[The Origins of Contemporary France Volume 3 (of 6) by Hippolyte A. Taine]@TWC D-Link bookThe Origins of Contemporary France Volume 3 (of 6) CHAPTER III 12/90
Unlike Pache, Minister of War, no one among them "feels honored" by "going down to dine with his porter," and by sending his daughters to the club to give a fraternal kiss to drunken Jacobins.[3345] At Madame Roland's house there is a salon, although it is stiff and pedantic; Barbaroux send verses to a marchioness, who, after the 2nd of June, elopes with him to Caen.[3346] Condorcet has lived in high society, while his wife, a former canoness, possess the charms, the repose, the instruction, and the elegance of an accomplished woman.
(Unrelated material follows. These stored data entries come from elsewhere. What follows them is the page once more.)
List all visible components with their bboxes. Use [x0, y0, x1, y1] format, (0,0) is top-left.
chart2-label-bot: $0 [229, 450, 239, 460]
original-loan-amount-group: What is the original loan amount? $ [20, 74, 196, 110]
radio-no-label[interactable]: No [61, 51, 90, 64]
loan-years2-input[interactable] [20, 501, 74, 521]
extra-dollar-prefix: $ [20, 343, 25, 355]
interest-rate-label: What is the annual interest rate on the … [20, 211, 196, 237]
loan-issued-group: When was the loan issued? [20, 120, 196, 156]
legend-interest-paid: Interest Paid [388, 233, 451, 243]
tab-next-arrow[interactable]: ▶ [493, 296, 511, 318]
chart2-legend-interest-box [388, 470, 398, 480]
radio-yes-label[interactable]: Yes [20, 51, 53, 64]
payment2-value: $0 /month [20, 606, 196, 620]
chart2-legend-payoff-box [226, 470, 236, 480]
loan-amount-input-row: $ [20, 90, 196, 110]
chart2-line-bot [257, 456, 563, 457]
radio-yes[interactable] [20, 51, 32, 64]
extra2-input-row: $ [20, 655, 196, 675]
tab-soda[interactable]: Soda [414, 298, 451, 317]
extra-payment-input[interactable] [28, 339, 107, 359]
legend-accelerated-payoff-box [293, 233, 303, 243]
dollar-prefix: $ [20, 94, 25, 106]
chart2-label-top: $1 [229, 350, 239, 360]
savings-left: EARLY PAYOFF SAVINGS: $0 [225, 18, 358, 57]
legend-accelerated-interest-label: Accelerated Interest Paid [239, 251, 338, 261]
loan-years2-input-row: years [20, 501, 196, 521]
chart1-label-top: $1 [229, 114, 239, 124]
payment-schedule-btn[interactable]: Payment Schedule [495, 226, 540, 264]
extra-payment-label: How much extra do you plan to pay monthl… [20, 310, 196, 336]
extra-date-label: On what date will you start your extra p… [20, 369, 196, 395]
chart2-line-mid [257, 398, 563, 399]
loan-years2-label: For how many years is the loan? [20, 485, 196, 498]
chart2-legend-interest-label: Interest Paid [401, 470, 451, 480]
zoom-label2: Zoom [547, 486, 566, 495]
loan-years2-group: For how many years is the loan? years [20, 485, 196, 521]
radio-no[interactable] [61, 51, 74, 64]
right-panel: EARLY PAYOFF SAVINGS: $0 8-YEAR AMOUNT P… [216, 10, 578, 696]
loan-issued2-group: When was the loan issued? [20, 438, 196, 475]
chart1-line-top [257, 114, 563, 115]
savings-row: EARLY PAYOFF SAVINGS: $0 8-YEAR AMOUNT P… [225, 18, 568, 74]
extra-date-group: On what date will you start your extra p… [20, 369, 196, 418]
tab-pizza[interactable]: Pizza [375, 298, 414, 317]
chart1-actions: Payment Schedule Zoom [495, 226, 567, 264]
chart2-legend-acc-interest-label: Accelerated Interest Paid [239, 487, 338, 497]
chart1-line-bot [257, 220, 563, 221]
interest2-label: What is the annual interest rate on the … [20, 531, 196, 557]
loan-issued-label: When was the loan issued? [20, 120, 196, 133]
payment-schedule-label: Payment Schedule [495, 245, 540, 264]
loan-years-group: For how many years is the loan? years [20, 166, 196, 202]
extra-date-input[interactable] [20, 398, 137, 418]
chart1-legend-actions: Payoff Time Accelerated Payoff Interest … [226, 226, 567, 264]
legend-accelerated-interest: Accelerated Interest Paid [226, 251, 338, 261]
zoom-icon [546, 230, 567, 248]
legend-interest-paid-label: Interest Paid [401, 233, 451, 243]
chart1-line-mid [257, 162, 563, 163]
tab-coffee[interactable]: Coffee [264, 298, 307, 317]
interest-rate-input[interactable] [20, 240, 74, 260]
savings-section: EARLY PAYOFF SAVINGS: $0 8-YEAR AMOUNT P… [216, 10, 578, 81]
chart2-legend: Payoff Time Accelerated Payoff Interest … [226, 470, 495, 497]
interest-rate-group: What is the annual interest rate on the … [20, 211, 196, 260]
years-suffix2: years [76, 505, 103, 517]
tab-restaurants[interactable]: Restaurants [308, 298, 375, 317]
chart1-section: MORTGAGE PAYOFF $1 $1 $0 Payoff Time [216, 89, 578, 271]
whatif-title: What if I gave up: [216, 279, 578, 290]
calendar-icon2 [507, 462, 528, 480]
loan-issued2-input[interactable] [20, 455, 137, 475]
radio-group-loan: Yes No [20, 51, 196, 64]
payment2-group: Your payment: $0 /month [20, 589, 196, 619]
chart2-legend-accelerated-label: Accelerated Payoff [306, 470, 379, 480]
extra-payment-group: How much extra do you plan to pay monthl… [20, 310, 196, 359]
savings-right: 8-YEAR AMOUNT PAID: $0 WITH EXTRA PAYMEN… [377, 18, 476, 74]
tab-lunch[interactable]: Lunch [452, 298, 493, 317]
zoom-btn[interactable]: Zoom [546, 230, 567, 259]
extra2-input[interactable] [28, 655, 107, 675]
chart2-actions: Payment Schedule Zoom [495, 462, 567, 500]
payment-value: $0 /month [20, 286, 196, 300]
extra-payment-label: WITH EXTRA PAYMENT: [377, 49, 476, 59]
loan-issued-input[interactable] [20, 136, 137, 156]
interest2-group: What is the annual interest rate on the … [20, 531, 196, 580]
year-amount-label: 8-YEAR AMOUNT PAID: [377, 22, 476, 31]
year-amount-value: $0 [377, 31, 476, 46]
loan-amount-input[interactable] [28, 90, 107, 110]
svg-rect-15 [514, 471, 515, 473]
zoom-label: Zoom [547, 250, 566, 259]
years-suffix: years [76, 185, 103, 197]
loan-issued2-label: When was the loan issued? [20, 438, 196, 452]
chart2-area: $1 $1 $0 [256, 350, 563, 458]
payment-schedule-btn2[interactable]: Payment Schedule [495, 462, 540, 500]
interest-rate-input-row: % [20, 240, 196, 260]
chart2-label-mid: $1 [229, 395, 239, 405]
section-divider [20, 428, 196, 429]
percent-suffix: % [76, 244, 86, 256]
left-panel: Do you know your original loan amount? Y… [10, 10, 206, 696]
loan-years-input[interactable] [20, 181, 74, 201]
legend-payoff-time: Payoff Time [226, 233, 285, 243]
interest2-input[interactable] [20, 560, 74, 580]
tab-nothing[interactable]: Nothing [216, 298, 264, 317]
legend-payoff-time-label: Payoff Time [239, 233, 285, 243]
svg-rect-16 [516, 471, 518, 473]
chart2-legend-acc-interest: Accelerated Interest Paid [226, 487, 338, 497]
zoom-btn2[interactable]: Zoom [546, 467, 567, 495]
Men of this stamp cannot endure close alongside of them the inept and gross dictatorship of an armed rabble.
In providing for the public treasury they require regular taxes and not tyrannical confiscations.[3347] To repress the malevolent they propose "punishment and not banishment."[3348] In all State trials they oppose irregular courts, and strive to maintain for those under indictment some of the usual safeguards.[3349] On declaring the King guilty they hesitate in pronouncing the sentence of death, and try to lighten their responsibility by appealing to the people.
The line "laws and not blood," was a line which, causing a stir in a play of the day, presented in a nutshell their political ideas.
And, naturally, the law, especially Republican law, is the law of all; once enacted, nobody, no citizen, no city, no party, can refuse to obey it without being criminal.